EXCERPTED RECORDS:
____________________
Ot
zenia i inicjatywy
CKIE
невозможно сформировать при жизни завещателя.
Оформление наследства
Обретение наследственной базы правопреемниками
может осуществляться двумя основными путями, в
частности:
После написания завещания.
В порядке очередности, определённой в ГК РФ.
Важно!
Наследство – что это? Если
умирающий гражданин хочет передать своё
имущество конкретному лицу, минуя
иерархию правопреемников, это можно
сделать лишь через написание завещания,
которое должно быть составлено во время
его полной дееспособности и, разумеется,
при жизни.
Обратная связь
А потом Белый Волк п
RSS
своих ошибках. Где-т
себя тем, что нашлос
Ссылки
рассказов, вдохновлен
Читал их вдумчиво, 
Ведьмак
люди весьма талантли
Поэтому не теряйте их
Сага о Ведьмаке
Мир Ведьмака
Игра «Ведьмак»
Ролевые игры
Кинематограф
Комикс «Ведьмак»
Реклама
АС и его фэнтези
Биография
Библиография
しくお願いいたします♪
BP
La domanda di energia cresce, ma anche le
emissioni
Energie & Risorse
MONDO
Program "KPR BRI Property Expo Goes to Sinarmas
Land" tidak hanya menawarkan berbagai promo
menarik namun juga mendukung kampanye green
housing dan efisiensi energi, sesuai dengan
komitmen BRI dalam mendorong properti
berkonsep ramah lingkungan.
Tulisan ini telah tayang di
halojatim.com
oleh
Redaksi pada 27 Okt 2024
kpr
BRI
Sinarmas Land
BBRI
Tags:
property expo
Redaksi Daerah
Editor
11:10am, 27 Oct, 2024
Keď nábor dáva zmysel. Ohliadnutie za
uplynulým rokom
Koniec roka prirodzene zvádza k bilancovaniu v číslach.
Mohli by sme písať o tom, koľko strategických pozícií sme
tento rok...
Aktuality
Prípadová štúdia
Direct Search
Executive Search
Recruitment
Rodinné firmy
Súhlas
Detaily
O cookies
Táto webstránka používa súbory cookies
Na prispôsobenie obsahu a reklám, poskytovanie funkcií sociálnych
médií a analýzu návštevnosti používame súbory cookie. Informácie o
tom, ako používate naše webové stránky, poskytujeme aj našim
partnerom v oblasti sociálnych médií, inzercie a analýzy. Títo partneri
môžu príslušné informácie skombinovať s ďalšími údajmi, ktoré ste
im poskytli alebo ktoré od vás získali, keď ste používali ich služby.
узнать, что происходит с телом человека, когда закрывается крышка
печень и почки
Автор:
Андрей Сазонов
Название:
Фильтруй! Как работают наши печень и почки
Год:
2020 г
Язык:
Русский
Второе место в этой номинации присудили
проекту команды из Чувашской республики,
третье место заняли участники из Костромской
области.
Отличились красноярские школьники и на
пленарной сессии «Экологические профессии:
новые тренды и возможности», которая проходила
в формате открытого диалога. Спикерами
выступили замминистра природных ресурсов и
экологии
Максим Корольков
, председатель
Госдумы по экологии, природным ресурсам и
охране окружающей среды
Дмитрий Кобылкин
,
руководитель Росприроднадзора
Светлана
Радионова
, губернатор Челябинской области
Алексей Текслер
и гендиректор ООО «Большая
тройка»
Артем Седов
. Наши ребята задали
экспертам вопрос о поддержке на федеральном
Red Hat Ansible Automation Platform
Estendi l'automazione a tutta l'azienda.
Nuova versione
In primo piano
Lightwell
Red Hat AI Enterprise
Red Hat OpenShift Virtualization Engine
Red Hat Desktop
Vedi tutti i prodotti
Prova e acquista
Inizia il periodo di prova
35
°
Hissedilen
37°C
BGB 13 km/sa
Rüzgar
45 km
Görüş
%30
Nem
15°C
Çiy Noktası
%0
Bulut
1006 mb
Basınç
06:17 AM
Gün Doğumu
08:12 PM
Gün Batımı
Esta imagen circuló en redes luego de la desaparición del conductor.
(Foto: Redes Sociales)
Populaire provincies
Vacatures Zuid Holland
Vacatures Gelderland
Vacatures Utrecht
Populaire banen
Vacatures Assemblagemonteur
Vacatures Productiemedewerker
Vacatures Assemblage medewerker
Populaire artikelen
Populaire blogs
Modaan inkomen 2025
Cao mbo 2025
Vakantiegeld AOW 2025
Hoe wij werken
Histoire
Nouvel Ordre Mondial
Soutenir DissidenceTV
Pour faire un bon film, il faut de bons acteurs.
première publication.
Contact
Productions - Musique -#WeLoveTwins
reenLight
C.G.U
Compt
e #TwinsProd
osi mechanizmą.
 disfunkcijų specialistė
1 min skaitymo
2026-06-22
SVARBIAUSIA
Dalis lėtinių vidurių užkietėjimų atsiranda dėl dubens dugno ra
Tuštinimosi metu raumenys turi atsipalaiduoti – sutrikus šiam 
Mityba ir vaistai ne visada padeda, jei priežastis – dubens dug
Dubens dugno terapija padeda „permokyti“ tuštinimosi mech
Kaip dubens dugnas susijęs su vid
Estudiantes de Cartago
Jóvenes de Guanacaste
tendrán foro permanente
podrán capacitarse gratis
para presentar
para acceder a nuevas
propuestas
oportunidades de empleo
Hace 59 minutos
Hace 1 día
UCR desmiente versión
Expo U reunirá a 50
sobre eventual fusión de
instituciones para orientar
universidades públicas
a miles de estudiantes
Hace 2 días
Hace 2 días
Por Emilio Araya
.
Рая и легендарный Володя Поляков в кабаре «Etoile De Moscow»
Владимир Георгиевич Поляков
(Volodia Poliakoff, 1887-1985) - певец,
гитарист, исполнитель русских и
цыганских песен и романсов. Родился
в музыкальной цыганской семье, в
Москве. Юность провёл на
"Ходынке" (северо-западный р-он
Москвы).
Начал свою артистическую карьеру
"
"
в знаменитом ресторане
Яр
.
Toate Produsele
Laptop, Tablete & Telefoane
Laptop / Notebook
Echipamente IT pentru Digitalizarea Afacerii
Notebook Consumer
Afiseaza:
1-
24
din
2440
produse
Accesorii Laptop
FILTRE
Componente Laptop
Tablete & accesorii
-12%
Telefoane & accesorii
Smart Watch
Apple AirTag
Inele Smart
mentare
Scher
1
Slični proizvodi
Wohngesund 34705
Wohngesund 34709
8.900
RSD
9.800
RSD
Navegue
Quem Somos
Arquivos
____________________
WHAT IS EXPECTED:
As listed above, the lines from the line with "Кинематограф" to the line with "Táto webstránka používa súbory cookies" are to be echoed exactly, with both ends included and nothing added.

TASK RESULT:
Кинематограф
Комикс «Ведьмак»
Реклама
АС и его фэнтези
Биография
Библиография
しくお願いいたします♪
BP
La domanda di energia cresce, ma anche le
emissioni
Energie & Risorse
MONDO
Program "KPR BRI Property Expo Goes to Sinarmas
Land" tidak hanya menawarkan berbagai promo
menarik namun juga mendukung kampanye green
housing dan efisiensi energi, sesuai dengan
komitmen BRI dalam mendorong properti
berkonsep ramah lingkungan.
Tulisan ini telah tayang di
halojatim.com
oleh
Redaksi pada 27 Okt 2024
kpr
BRI
Sinarmas Land
BBRI
Tags:
property expo
Redaksi Daerah
Editor
11:10am, 27 Oct, 2024
Keď nábor dáva zmysel. Ohliadnutie za
uplynulým rokom
Koniec roka prirodzene zvádza k bilancovaniu v číslach.
Mohli by sme písať o tom, koľko strategických pozícií sme
tento rok...
Aktuality
Prípadová štúdia
Direct Search
Executive Search
Recruitment
Rodinné firmy
Súhlas
Detaily
O cookies
Táto webstránka používa súbory cookies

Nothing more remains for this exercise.